How The Golden Girls Taught Me About Homosexuality
I watched too much TV growing up. I don’t think I can remember a time when it wasn’t on accompanying breakfast, homework, fighting with my brother, or, really, just watching the damn thing. It’s where I developed my sense of morals. My mother was always there to offer sound advice, but nothing ever quite stuck with me unless it was coming from a talking sponge or Will Smith. Such was my attention span.
However, there were some topics my mother was too uncomfortable with to bring up with me, one of which was homosexuality. It would be unfair to say that this was because she was homophobic; my mother grew up in a time and culture where sex in general was a taboo subject and it was something you just dealt with on your wedding night. If talking about straight sex was too much for her, then gay sex was definitely off the table. I was going to have to turn to television for that lesson, and it was one I learned from The Golden Girls.
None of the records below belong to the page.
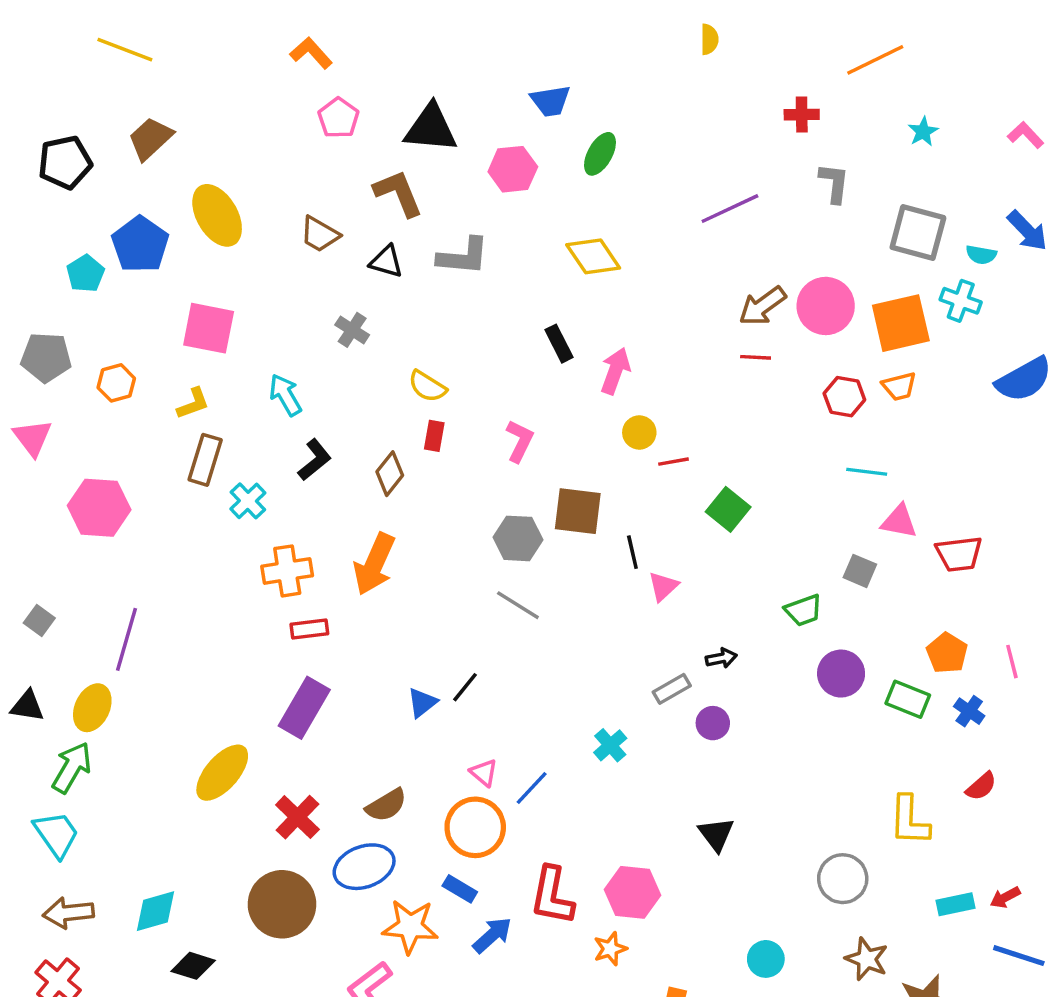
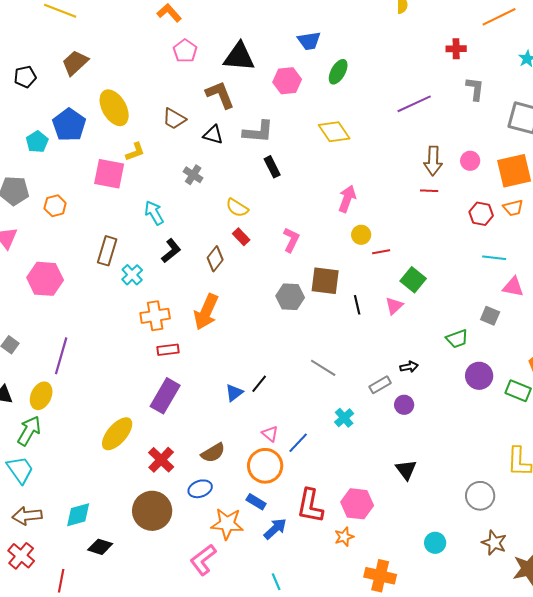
black pentagon: (65, 162) -> (25, 77), size x0.7
brown arrow: (762, 306) -> (433, 161), turned -52
pink circle: (826, 306) -> (470, 161), size x0.6
black rectangle: (559, 344) -> (272, 167), moved
yellow L-shape: (193, 403) -> (135, 152), moved
red rectangle: (434, 436) -> (241, 237), turned -54
pink triangle: (663, 586) -> (394, 306), moved
gray line: (518, 605) -> (323, 368), moved
blue ellipse: (364, 867) -> (200, 489), size x0.7

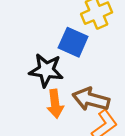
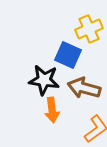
brown arrow: (91, 99) -> (84, 88), moved

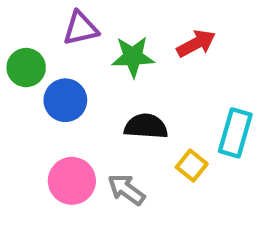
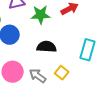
yellow square: (192, 166) -> (62, 73), moved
Running from 1985 to 1992, The Golden Girls was a sitcom following the lives of four single, of-age ladies living together in Miami: simple Rose, man-hungry Blanche, uptight Dorothy, and the sharp-tongued Sophia. Aside from Sophia’s wit and Betty White’s fantastic comedic timing, the show can be best known for being a gay-friendly series and for presenting views towards LGBTQ rights that were decades ahead of its time. Though I was born just shortly before its cancellation, I still enjoyed watching reruns with my older sister. Most of the jokes went over my head—particularly the sexual innuendos—but I always liked Sophia’s moxie no matter what she said.
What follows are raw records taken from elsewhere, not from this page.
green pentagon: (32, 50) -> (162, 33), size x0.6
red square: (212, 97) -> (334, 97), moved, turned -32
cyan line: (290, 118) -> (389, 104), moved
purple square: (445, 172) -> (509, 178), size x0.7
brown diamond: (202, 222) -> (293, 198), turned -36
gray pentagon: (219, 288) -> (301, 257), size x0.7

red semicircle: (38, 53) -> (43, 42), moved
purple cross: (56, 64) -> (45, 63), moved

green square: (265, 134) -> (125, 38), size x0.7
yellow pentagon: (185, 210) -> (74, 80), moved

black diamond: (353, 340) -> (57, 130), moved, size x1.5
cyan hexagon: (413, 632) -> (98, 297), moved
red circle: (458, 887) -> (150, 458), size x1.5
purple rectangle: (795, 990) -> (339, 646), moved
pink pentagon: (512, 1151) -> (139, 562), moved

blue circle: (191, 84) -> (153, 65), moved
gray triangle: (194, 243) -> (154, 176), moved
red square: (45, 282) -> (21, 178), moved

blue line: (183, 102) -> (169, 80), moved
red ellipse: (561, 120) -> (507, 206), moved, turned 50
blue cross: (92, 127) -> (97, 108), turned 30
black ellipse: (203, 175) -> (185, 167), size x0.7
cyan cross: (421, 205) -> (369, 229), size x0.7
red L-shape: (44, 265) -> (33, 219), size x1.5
One weekend we were in my sister’s room, watching this episode. I couldn’t have been older than seven:
Again, the jokes went over my head (Why did Dorothy cover her mother’s mouth like that? Who’s Butch and Sundance?), but so did the premise itself, leaving me as confused as Rose. All I understood was that Blanche’s brother, Clayton, was announcing his plans to get married, but I couldn’t see to whom, and I couldn’t see why Blanche was so upset over it. Where was his girlfriend? Why wouldn’t she be there with him for this kind of news? Luckily, my sister was there to explain.
Me: Wait. So…who’s getting married?
Sister: Blanche’s brother.
Me: And that guy?
Me: To who? Where are their girlfriends?
Me: They’re having a double wedding. Right?
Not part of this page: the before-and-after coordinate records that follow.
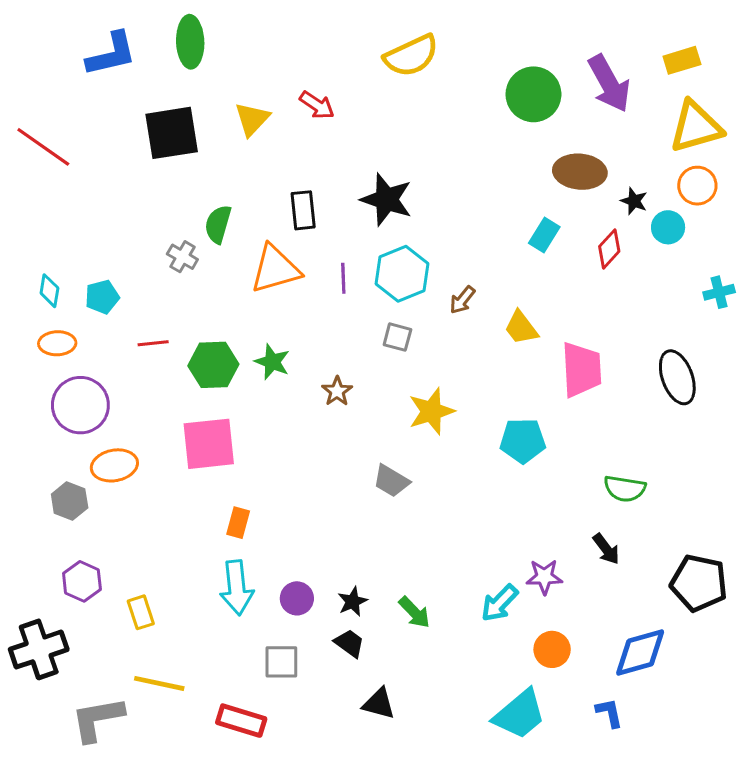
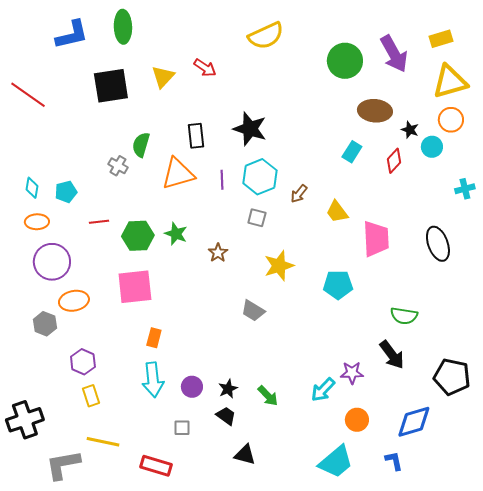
black arrow: (606, 549) -> (392, 355), size x1.4
purple hexagon: (82, 581) -> (83, 362), moved
gray square: (281, 662) -> (182, 428), size x0.7

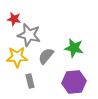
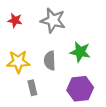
gray star: (29, 35) -> (53, 20), moved
gray semicircle: (46, 56) -> (50, 61), turned -42

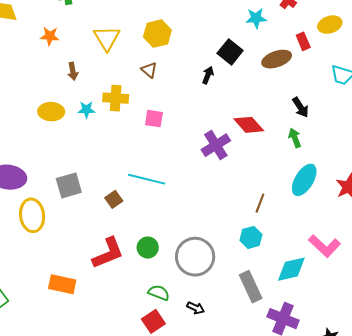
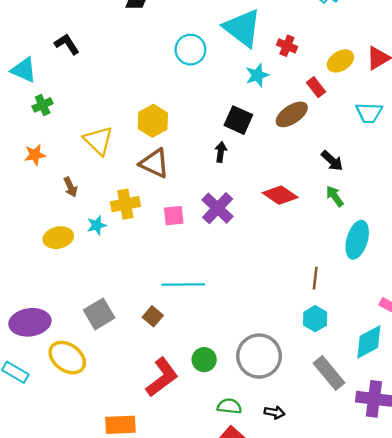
brown triangle: (149, 70) -> (154, 163), size x1.6
purple cross: (216, 145) -> (218, 208), moved
yellow ellipse: (32, 215) -> (67, 358), turned -32

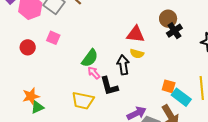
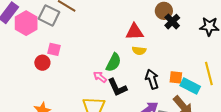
red circle: (28, 47) -> (42, 63), moved
green semicircle: (90, 58) -> (113, 62), moved
black arrow: (123, 65) -> (152, 79), moved

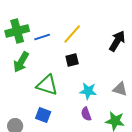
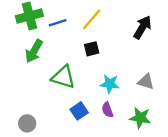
blue square: (43, 115) -> (79, 111), moved, turned 35

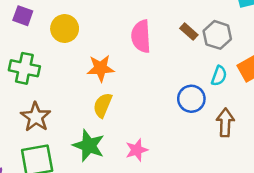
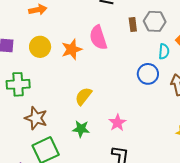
brown rectangle: (189, 32) -> (133, 25), turned 56
orange star: (101, 68) -> (72, 49), moved
yellow semicircle: (103, 105) -> (83, 96), turned 30
green star: (89, 146) -> (81, 129), size x0.7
My sister then explained to me that the two men on the TV show weren’t going to marry their girlfriends, but, rather, were going to marry each other.
Me: But they’re both men!
Sister: So? Sometimes men marry men and women marry women.
Me: You can do that?!
She had no idea how much this news excited me. Up until that point, I thought my choices for a husband were limited to the boys on the playground who picked their noses and touched their eyeballs. I didn’t know I had this second option. This was perfect: I could just marry my best friend and have babies with her, maybe even adopt a kitten. I wouldn’t have to worry about any boy and his germs. This wasn’t a plan she seemed to be quite on board with, but I figured there was still time for her to warm up to the idea. Of course, once I went through puberty, I learned it didn’t quite work that way and that I was going to be stuck with boys.
Still, despite my initial confusion with the concept of homosexuality, the moral of the episode was not lost on me and it is one that still resonates with me today. While it took eight or so years for me to be able to confidently laugh at the jokes, the message stuck to my conscience. For that, I have to express my love and admiration for The Golden Girls, not only for introducing me to the topic of homosexuality when no one else was quite ready to, but for also acting as my personal moral compass when it comes to civil rights. And it didn’t hurt that all of it came from an adorable, smart-mouthed grandmother.